Last weekend, a small group of successful cannabis entrepreneurs, interested investors, and journalists gathered in Denver for a first-of-its-kind event-- the Marijuana Tech Startup Competition. The event was a pitch fest for about a dozen startups trying to get their cannabis related businesses off the ground. Those pitching ran the gamut--from inexperienced college kids armed with little more than enthusiasm, to middle aged app developers from some the world's top tech firms, spending their weekend on pet projects they hope will make them into millionaires. Everyone was there because they believed in a common vision. They can see it—the future, that is—and the future is green. Very green.

They aren't alone. Denver is experiencing an explosion of growth, with over 1,000 new residents relocating to the city per month, many to get involved in the cannabis industry.

The event was hosted by MassRoots, a new social network catering to cannabis aficionados, and supported by a handful of other successful cannabis startups. It attracted a fair amount of media attention, including NBC Nightly News, which featured the event in their Saturday evening broadcast. Emily of Poseidon was glad to provide insight on the evolving industry—and was featured in the piece.

Click to watch the NBC segment.

Click to watch the NBC segment.

Along with Emily, a handful of other successful cannabis and tech professionals made up the judging panel: Ashton Jones, Exec VP of Business Development at Dutchess Capital; Tom Bollich, CEO of Surna (and co-founder of Zynga); Joe Hodas, CMO at Dixie Elixirs, Stephen Spinosa, VP of Retail Operations at Good Chemistry; Ean Seeb, Co-owner & Manager at Denver Relief Consulting.

The event signals a positive shift in the industry.

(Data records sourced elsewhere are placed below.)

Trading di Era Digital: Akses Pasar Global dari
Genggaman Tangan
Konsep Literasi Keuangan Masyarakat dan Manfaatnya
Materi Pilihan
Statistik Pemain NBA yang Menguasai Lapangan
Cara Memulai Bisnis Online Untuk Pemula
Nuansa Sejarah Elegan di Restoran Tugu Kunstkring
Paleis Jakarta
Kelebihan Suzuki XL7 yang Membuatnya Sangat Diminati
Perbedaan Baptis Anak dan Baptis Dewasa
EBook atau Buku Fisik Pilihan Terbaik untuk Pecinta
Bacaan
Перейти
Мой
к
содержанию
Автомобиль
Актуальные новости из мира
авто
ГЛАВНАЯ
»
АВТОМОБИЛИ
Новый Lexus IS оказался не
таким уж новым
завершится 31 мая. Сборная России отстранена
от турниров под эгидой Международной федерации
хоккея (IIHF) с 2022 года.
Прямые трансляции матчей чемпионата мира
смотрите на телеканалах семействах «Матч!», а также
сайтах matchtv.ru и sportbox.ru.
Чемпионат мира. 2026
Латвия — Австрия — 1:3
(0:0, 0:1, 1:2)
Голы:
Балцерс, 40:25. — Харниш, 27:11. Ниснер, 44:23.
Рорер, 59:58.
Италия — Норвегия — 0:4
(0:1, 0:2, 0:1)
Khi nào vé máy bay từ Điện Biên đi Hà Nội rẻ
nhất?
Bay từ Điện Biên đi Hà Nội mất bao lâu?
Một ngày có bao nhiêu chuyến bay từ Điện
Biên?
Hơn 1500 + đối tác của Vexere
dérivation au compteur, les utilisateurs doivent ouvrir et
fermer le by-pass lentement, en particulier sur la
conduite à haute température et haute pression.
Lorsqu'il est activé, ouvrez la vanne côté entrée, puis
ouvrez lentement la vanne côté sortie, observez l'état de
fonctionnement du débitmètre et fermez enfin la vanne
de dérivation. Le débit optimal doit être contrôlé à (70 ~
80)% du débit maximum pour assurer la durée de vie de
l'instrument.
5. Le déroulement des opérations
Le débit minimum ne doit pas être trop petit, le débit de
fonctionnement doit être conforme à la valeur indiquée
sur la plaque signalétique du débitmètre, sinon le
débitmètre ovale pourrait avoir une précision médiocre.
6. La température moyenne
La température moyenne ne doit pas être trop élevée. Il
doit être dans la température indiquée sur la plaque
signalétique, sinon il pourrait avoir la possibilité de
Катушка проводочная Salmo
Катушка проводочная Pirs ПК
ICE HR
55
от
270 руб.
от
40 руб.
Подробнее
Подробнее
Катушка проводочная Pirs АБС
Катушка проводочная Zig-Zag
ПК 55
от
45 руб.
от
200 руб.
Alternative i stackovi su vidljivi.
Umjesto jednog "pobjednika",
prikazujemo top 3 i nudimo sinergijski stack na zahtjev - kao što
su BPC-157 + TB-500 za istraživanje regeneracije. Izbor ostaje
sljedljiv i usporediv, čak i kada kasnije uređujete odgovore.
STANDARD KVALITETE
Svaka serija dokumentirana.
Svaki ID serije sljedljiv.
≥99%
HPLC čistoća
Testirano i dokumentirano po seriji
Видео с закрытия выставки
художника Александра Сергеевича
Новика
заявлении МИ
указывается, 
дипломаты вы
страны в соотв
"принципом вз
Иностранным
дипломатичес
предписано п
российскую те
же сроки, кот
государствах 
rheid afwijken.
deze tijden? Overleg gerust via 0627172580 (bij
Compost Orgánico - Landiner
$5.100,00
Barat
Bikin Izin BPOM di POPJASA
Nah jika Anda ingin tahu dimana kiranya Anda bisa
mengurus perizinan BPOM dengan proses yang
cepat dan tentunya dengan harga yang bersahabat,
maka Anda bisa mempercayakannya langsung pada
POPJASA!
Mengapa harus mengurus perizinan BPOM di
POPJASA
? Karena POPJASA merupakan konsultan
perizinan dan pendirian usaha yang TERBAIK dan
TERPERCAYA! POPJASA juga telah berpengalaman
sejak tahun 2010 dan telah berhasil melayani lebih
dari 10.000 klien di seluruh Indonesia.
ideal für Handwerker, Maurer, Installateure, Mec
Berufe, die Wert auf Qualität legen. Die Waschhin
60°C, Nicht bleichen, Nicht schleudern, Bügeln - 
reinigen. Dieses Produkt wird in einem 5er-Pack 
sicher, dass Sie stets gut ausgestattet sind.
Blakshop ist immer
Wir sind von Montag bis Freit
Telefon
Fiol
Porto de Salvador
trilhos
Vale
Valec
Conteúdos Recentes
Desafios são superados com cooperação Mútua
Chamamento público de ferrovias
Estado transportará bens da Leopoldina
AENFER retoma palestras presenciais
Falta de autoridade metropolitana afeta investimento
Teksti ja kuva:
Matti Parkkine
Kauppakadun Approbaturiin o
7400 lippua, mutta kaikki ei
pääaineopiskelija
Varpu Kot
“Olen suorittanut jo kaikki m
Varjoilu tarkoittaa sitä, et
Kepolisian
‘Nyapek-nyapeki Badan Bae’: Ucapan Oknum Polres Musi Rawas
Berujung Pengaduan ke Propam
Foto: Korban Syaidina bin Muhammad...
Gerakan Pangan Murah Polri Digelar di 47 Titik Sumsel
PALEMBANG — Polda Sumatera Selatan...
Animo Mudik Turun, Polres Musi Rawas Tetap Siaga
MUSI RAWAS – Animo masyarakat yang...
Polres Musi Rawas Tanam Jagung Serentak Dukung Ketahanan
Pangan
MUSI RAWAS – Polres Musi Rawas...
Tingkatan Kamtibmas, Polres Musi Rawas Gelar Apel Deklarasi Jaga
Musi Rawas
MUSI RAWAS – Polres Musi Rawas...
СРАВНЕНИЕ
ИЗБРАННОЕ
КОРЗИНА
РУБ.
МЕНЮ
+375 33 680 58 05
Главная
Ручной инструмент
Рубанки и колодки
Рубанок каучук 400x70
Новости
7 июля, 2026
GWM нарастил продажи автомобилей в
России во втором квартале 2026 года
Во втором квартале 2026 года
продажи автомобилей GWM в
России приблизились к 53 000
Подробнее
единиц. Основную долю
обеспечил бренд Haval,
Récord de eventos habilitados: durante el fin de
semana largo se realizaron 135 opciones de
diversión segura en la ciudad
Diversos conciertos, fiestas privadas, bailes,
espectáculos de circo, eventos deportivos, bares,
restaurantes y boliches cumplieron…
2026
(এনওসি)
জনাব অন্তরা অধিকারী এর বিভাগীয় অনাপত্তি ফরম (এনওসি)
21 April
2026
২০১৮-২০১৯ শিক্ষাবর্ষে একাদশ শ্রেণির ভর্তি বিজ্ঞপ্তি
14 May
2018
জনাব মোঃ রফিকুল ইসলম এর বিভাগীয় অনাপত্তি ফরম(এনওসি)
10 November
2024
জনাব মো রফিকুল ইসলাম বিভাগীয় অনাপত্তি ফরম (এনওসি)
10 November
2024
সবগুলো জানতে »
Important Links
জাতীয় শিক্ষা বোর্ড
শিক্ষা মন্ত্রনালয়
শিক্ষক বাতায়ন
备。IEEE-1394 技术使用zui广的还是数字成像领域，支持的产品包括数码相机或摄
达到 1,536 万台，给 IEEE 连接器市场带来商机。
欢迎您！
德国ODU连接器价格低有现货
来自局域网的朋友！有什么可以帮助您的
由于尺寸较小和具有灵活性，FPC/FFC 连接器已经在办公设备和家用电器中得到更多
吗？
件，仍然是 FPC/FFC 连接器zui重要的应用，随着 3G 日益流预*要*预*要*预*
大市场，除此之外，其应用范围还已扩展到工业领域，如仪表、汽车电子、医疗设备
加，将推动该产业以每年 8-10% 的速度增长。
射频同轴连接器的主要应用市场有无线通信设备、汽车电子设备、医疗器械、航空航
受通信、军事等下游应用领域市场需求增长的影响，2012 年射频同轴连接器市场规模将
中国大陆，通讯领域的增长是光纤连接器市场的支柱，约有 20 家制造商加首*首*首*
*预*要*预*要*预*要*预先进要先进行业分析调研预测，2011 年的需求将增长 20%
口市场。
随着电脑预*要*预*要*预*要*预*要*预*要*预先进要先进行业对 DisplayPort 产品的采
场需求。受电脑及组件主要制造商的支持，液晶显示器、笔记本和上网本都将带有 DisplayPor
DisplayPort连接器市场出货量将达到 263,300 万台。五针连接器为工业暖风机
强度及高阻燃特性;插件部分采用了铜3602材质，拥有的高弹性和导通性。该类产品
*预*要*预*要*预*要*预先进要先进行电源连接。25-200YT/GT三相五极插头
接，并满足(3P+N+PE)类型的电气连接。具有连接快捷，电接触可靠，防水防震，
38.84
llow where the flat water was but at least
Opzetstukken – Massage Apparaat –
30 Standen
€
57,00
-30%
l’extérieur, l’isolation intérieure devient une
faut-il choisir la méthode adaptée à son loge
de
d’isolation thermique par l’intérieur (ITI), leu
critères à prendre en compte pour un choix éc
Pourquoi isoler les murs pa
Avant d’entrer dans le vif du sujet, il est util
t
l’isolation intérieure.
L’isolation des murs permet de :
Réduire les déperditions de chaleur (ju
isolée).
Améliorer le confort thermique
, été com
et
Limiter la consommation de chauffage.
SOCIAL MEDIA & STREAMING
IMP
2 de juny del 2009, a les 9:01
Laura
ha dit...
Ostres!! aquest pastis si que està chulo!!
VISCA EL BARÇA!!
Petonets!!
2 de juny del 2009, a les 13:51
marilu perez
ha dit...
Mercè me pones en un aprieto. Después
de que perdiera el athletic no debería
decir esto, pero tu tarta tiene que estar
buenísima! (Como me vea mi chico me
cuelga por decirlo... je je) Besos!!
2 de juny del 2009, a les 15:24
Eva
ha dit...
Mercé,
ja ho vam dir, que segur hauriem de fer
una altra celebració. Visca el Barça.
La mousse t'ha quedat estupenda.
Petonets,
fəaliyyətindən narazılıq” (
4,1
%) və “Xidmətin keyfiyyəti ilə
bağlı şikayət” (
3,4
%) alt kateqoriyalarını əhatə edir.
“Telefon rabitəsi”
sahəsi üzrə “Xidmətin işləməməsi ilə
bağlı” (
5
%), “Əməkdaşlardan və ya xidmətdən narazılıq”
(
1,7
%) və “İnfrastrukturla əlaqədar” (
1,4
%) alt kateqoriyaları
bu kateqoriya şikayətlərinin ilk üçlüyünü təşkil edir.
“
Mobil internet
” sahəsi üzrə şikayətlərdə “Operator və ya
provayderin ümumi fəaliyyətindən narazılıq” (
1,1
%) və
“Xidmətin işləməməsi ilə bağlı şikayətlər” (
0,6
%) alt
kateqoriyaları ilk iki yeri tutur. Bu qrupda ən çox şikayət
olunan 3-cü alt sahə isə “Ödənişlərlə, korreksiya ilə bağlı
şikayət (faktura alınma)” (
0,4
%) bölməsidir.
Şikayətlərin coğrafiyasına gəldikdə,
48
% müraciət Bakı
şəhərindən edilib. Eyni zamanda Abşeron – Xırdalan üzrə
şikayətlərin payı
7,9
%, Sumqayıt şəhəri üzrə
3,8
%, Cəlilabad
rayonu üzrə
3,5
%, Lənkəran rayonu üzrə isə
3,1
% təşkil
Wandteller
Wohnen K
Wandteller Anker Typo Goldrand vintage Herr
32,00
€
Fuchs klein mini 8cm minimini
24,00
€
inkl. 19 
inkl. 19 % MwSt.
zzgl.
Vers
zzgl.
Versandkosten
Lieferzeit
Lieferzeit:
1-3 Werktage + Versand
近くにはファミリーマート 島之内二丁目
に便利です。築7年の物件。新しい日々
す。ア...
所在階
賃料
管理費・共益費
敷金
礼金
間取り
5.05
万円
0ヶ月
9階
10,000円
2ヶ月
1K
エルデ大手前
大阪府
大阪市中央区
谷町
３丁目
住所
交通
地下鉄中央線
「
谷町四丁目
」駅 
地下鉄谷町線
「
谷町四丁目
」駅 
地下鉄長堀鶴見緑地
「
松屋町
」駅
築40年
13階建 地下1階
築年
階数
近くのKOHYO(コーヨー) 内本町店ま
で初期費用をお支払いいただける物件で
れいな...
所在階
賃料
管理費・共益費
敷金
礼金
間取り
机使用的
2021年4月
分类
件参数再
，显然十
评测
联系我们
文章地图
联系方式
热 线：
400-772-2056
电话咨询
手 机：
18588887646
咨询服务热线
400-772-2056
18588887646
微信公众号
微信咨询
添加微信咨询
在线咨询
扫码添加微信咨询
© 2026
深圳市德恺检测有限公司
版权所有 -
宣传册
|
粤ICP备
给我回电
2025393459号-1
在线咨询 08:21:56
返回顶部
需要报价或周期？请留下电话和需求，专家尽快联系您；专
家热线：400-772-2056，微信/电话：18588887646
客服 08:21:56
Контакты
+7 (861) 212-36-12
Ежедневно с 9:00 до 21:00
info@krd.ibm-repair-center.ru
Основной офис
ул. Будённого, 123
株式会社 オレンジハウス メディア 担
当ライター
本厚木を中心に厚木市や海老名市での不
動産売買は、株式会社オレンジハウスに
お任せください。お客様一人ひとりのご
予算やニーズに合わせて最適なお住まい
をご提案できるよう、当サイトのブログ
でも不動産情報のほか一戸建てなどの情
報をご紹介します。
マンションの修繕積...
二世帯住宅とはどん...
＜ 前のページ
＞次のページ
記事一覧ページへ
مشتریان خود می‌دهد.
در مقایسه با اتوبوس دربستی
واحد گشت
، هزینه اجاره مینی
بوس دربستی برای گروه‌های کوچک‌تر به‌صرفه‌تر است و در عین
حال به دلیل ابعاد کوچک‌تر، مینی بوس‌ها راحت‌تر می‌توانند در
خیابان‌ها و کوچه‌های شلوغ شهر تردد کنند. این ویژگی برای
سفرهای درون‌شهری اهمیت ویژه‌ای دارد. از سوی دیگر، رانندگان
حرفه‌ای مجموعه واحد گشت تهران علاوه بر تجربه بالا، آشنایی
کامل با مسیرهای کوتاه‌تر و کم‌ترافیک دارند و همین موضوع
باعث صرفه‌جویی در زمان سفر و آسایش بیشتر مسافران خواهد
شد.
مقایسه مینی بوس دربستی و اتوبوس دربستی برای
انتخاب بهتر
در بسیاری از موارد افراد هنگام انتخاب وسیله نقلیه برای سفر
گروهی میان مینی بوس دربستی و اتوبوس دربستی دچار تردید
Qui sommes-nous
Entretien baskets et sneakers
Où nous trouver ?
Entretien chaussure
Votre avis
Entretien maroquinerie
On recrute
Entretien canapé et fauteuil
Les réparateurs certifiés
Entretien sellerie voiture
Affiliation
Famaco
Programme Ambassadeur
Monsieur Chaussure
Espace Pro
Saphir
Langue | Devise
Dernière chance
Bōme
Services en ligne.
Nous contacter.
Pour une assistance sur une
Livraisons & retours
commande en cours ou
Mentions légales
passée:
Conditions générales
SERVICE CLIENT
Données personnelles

Attention is finally beginning to move away from the legality issues, stoner stereotypes, and cliched stigmas surrounding cannabis, and toward the innovation and potential that this brand new American industry is bringing to Colorado--and soon, hopefully, the entire country.

The pitches began on Friday night, each of the initial 13 companies having two minutes to share their overall idea in order to set a baseline for the judges. Developers and coders were then matched with the entrepreneurs to work as a team over the weekend.

By Sunday, many individuals had working prototypes—a testament to the power of Red Bull, pizza, and hard work. Some of the ideas has obviously evolved from their beginnings--others came off still half baked. From aggregators of cannabis news content, to apps that help you find your favorite strain of marijuana at a local dispensary, the ideas were far flung and passionately pitched. THC University aimed at establishing an online certification program for bud tenders, growers, and dispensary owners. Cannabis Data Group tried to close the gap between doctors and patients by providing digital reference materials according to strains of cannabis and ailments they address.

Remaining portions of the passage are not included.